**Material for the task**
• • • • • • •

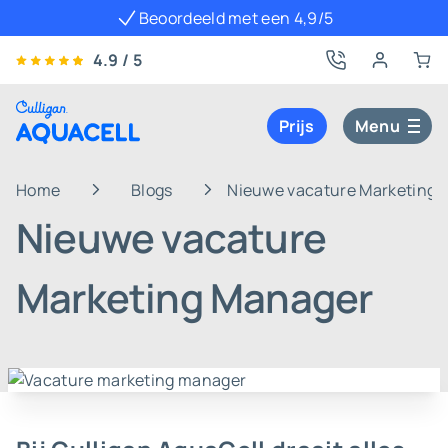
Beoordeeld met een 4,9/5
4.9 / 5
Prijs
Menu
Home
Blogs
Nieuwe vacature Marketing 
Nieuwe vacature
Marketing Manager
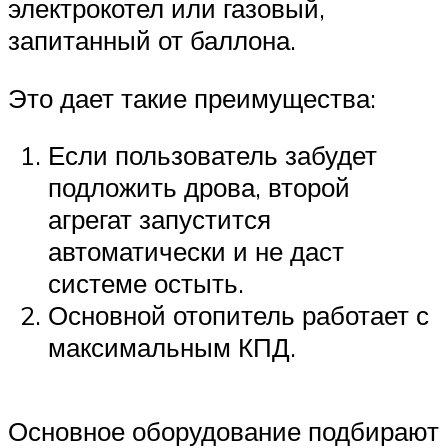
электрокотел или газовый,
запитанный от баллона.
Это дает такие преимущества:
Если пользователь забудет
подложить дрова, второй
агрегат запустится
автоматически и не даст
системе остыть.
Основной отопитель работает с
максимальным КПД.
Основное оборудование подбирают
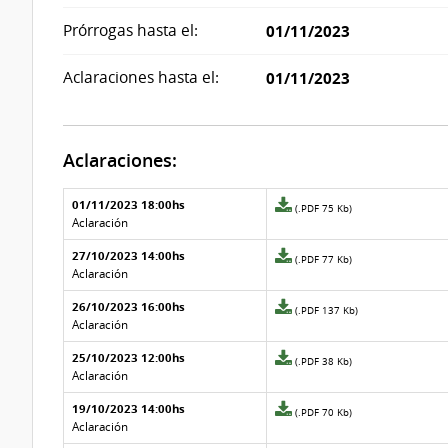
Prórrogas hasta el:
01/11/2023
Aclaraciones hasta el:
01/11/2023
Aclaraciones:
Aclaraciones del llamado
Fecha y
01/11/2023 18:00hs
Archivo
(.PDF 75 Kb)
texto de
Archivo
adjunto
Aclaración
la
de la
de
aclaración
aclaración
27/10/2023 14:00hs
la
Archivo
(.PDF 77 Kb)
aclaración
adjunto
Aclaración
Nº
de
26/10/2023 16:00hs
10
la
Archivo
(.PDF 137 Kb)
aclaración
adjunto
Aclaración
Nº
de
25/10/2023 12:00hs
9
la
Archivo
(.PDF 38 Kb)
aclaración
adjunto
Aclaración
Nº
de
19/10/2023 14:00hs
8
la
Archivo
(.PDF 70 Kb)
aclaración
adjunto
Aclaración
Nº
de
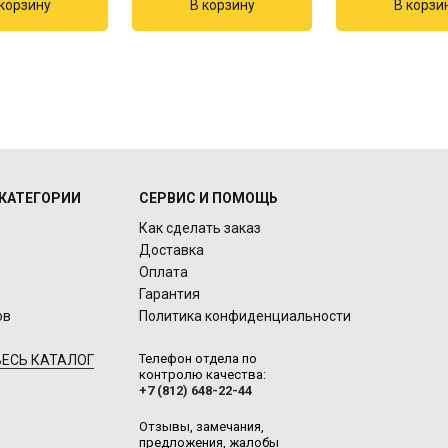
КАТЕГОРИИ
СЕРВИС И ПОМОЩЬ
Как сделать заказ
Доставка
Оплата
Гарантия
ов
Политика конфиденциальности
Телефон отдела по
ЕСЬ КАТАЛОГ
контролю качества:
+7 (812) 648-22-44
Отзывы, замечания,
предложения, жалобы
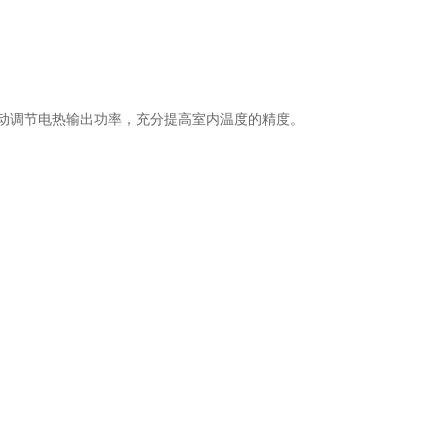
自动调节电热输出功率，充分提高室内温度的精度。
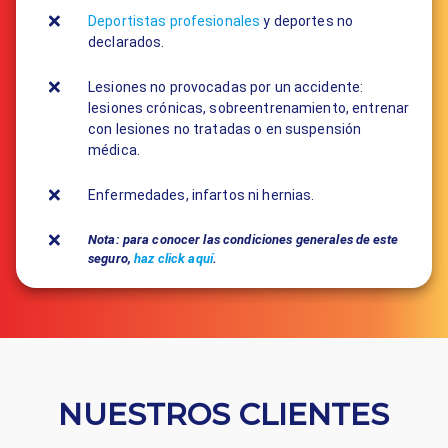
Deportistas profesionales
y deportes no
declarados.
Lesiones no provocadas por un accidente:
lesiones crónicas, sobreentrenamiento, entrenar
con lesiones no tratadas o en suspensión
médica.
Enfermedades, infartos ni hernias.
Nota: para conocer las condiciones generales de este
seguro,
haz click aquí
.
NUESTROS CLIENTES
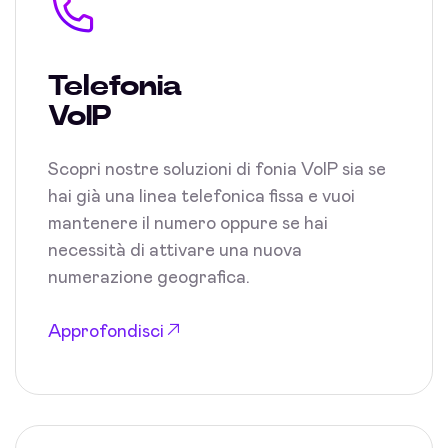
Telefonia
VoIP
Scopri nostre soluzioni di fonia VoIP sia se
hai già una linea telefonica fissa e vuoi
mantenere il numero oppure se hai
necessità di attivare una nuova
numerazione geografica.
Approfondisci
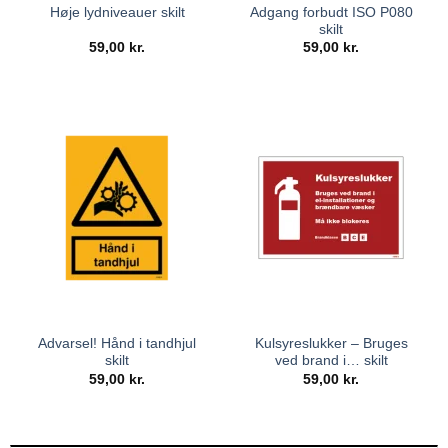
Adgang forbudt ISO P080
Høje lydniveauer skilt
skilt
59,00
kr.
59,00
kr.
Advarsel! Hånd i tandhjul
Kulsyreslukker – Bruges
skilt
ved brand i… skilt
59,00
kr.
59,00
kr.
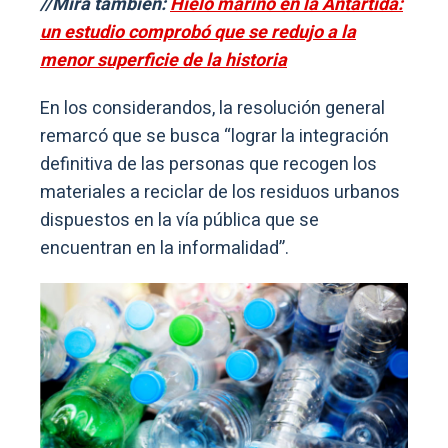
//Mirá también:
Hielo marino en la Antártida:
un estudio comprobó que se redujo a la
menor superficie de la historia
En los considerandos, la resolución general
remarcó que se busca “lograr la integración
definitiva de las personas que recogen los
materiales a reciclar de los residuos urbanos
dispuestos en la vía pública que se
encuentran en la informalidad”.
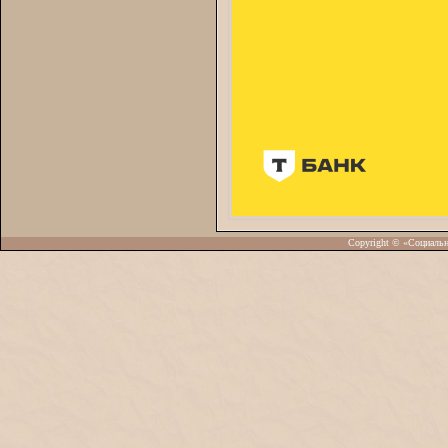
Copyright © «Социаль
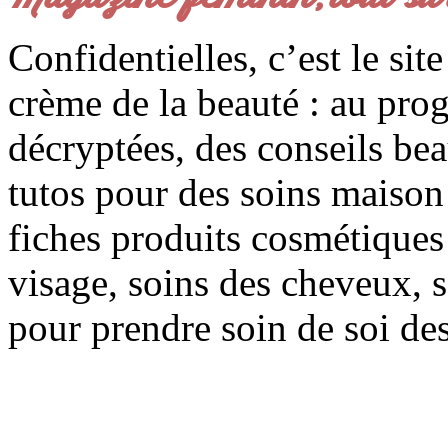
Confidentielles, c’est le sit
crème de la beauté : au pro
décryptées, des conseils be
tutos pour des soins maison f
fiches produits cosmétiques 
visage, soins des cheveux, s
pour prendre soin de soi des 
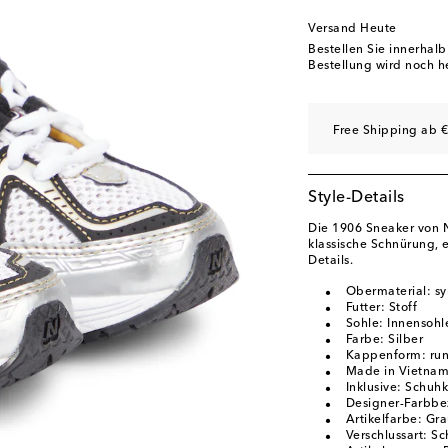
US 3 / EU 35
Gering
Versand Heute
Bestellen Sie innerhal
Bestellung wird noch h
Free Shipping ab €
Style-Details
Die 1906 Sneaker von 
klassische Schnürung, 
Details.
Obermaterial: syn
Futter: Stoff
Sohle: Innensohl
Farbe: Silber
Kappenform: run
Made in Vietna
Inklusive: Schuh
Designer-Farbbez
Artikelfarbe: Gr
Verschlussart: S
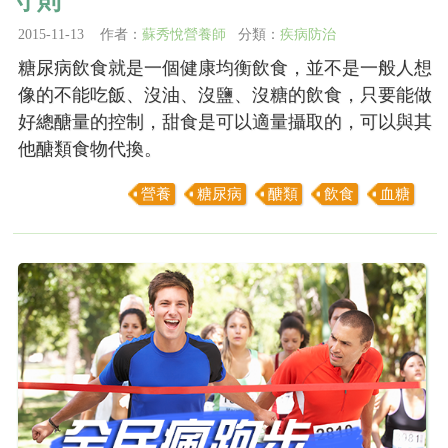
守則
2015-11-13 作者：
蘇秀悅營養師
分類：
疾病防治
糖尿病飲食就是一個健康均衡飲食，並不是一般人想
像的不能吃飯、沒油、沒鹽、沒糖的飲食，只要能做
好總醣量的控制，甜食是可以適量攝取的，可以與其
他醣類食物代換。
營養
糖尿病
醣類
飲食
血糖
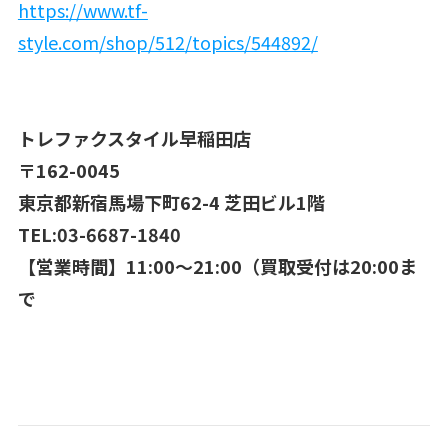
https://www.tf-
style.com/shop/512/topics/544892/
トレファクスタイル早稲田店
〒162-0045
東京都新宿馬場下町62-4 芝田ビル1階
TEL:03-6687-1840
【営業時間】11:00～21:00（買取受付は20:00ま
で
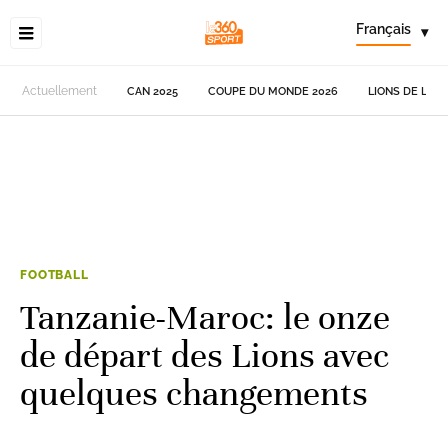
Français
▾
Actuellement
CAN 2025
COUPE DU MONDE 2026
LIONS DE L'AT
FOOTBALL
Tanzanie-Maroc: le onze
de départ des Lions avec
quelques changements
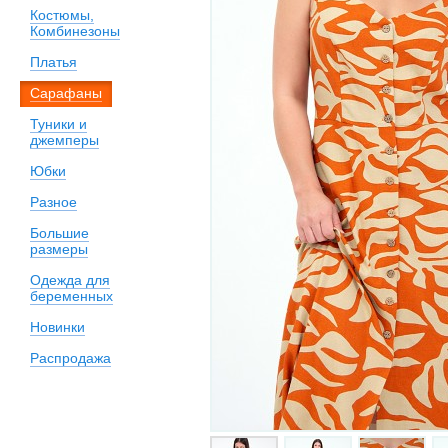
Костюмы,
Комбинезоны
Платья
Сарафаны
Туники и
джемперы
Юбки
Разное
Большие
размеры
Одежда для
беременных
Новинки
Распродажа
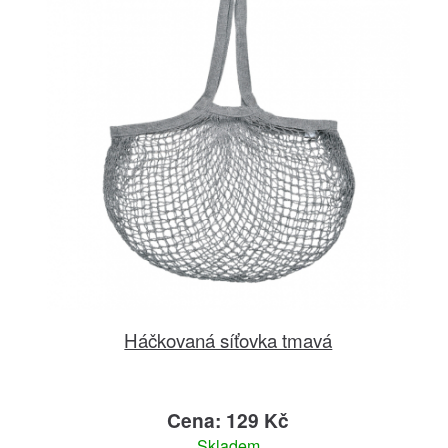
Háčkovaná síťovka tmavá
Cena: 129 Kč
Skladem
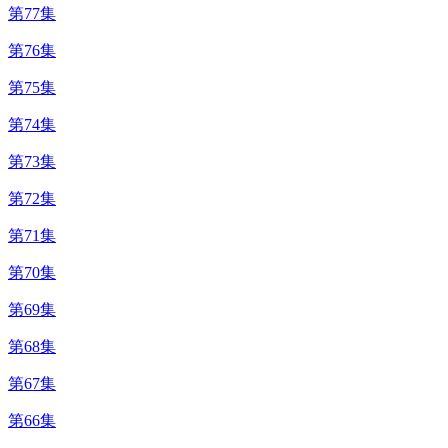
第77集
第76集
第75集
第74集
第73集
第72集
第71集
第70集
第69集
第68集
第67集
第66集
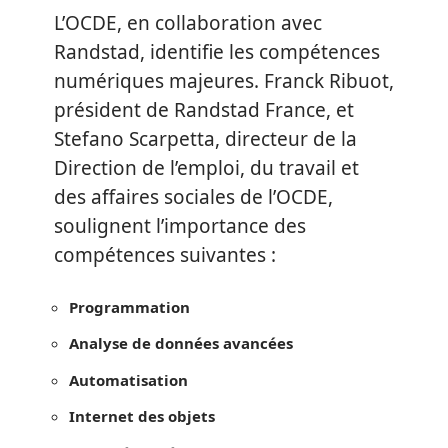
L’OCDE, en collaboration avec
Randstad, identifie les compétences
numériques majeures. Franck Ribuot,
président de Randstad France, et
Stefano Scarpetta, directeur de la
Direction de l’emploi, du travail et
des affaires sociales de l’OCDE,
soulignent l’importance des
compétences suivantes :
Programmation
Analyse de données avancées
Automatisation
Internet des objets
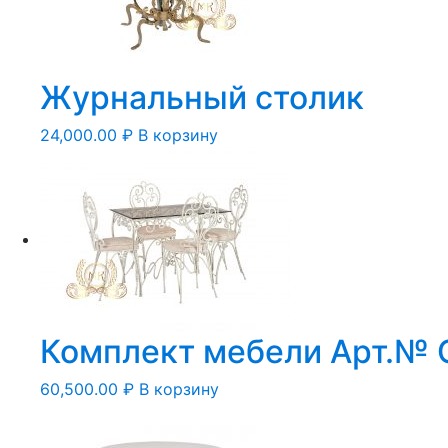
Журнальный столик
24,000.00
₽
В корзину
Комплект мебели Арт.№ 
60,500.00
₽
В корзину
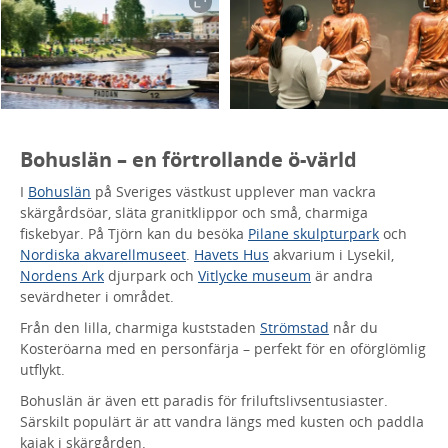
Bohuslän – en förtrollande ö-värld
I
Bohuslän
på Sveriges västkust upplever man vackra
skärgårdsöar, släta granitklippor och små, charmiga
fiskebyar. På Tjörn kan du besöka
Pilane skulpturpark
och
Nordiska akvarellmuseet
.
Havets Hus
akvarium i Lysekil,
Nordens Ark
djurpark och
Vitlycke museum
är andra
sevärdheter i området.
Från den lilla, charmiga kuststaden
Strömstad
når du
Kosteröarna med en personfärja – perfekt för en oförglömlig
utflykt.
Bohuslän är även ett paradis för friluftslivsentusiaster.
Särskilt populärt är att vandra längs med kusten och paddla
kajak i skärgården.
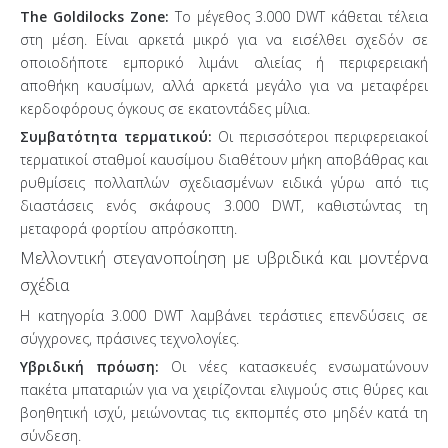
The Goldilocks Zone:
Το μέγεθος 3.000 DWT κάθεται τέλεια
στη μέση. Είναι αρκετά μικρό για να εισέλθει σχεδόν σε
οποιοδήποτε εμπορικό λιμάνι αλιείας ή περιφερειακή
αποθήκη καυσίμων, αλλά αρκετά μεγάλο για να μεταφέρει
κερδοφόρους όγκους σε εκατοντάδες μίλια.
Συμβατότητα τερματικού:
Οι περισσότεροι περιφερειακοί
τερματικοί σταθμοί καυσίμου διαθέτουν μήκη αποβάθρας και
ρυθμίσεις πολλαπλών σχεδιασμένων ειδικά γύρω από τις
διαστάσεις ενός σκάφους 3.000 DWT, καθιστώντας τη
μεταφορά φορτίου απρόσκοπτη.
Μελλοντική στεγανοποίηση με υβριδικά και μοντέρνα
σχέδια
Η κατηγορία 3.000 DWT λαμβάνει τεράστιες επενδύσεις σε
σύγχρονες, πράσινες τεχνολογίες.
Υβριδική πρόωση:
Οι νέες κατασκευές ενσωματώνουν
πακέτα μπαταριών για να χειρίζονται ελιγμούς στις θύρες και
βοηθητική ισχύ, μειώνοντας τις εκπομπές στο μηδέν κατά τη
σύνδεση.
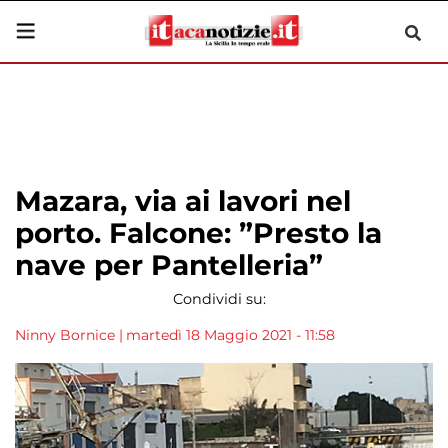
Mazara, via ai lavori nel
porto. Falcone: ”Presto la
nave per Pantelleria”
Condividi su:
Ninny Bornice
|
martedì 18 Maggio 2021 - 11:58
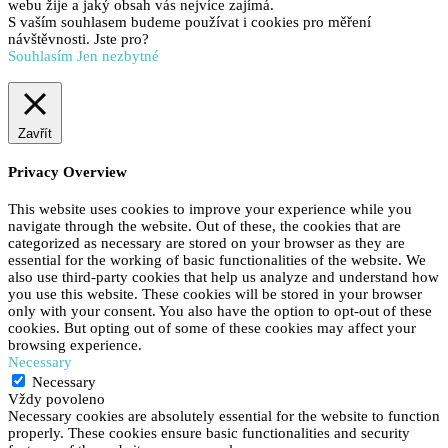
webu žije a jaký obsah vás nejvíce zajímá.
S vaším souhlasem budeme používat i cookies pro měření
návštěvnosti. Jste pro?
Souhlasím
Jen nezbytné
Zavřít
Privacy Overview
This website uses cookies to improve your experience while you
navigate through the website. Out of these, the cookies that are
categorized as necessary are stored on your browser as they are
essential for the working of basic functionalities of the website. We
also use third-party cookies that help us analyze and understand how
you use this website. These cookies will be stored in your browser
only with your consent. You also have the option to opt-out of these
cookies. But opting out of some of these cookies may affect your
browsing experience.
Necessary
Necessary
Vždy povoleno
Necessary cookies are absolutely essential for the website to function
properly. These cookies ensure basic functionalities and security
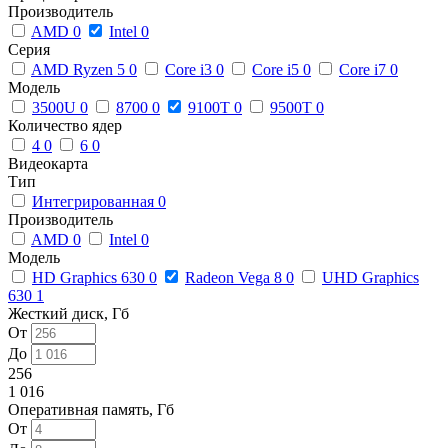
Производитель
AMD
0
Intel
0
Серия
AMD Ryzen 5
0
Core i3
0
Core i5
0
Core i7
0
Модель
3500U
0
8700
0
9100T
0
9500T
0
Количество ядер
4
0
6
0
Видеокарта
Тип
Интегрированная
0
Производитель
AMD
0
Intel
0
Модель
HD Graphics 630
0
Radeon Vega 8
0
UHD Graphics
630
1
Жесткий диск, Гб
От
До
256
1 016
Оперативная память, Гб
От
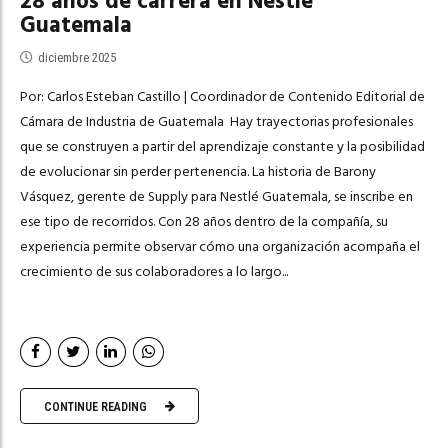
28 años de carrera en Nestlé
Guatemala
diciembre 2025
Por: Carlos Esteban Castillo | Coordinador de Contenido Editorial de
Cámara de Industria de Guatemala Hay trayectorias profesionales
que se construyen a partir del aprendizaje constante y la posibilidad
de evolucionar sin perder pertenencia. La historia de Barony
Vásquez, gerente de Supply para Nestlé Guatemala, se inscribe en
ese tipo de recorridos. Con 28 años dentro de la compañía, su
experiencia permite observar cómo una organización acompaña el
crecimiento de sus colaboradores a lo largo...
CONTINUE READING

• • • • • • •

**Task to carry out**
Each line of the material above that holds "soins" counts once; give the total and nothing else.

**Response**
2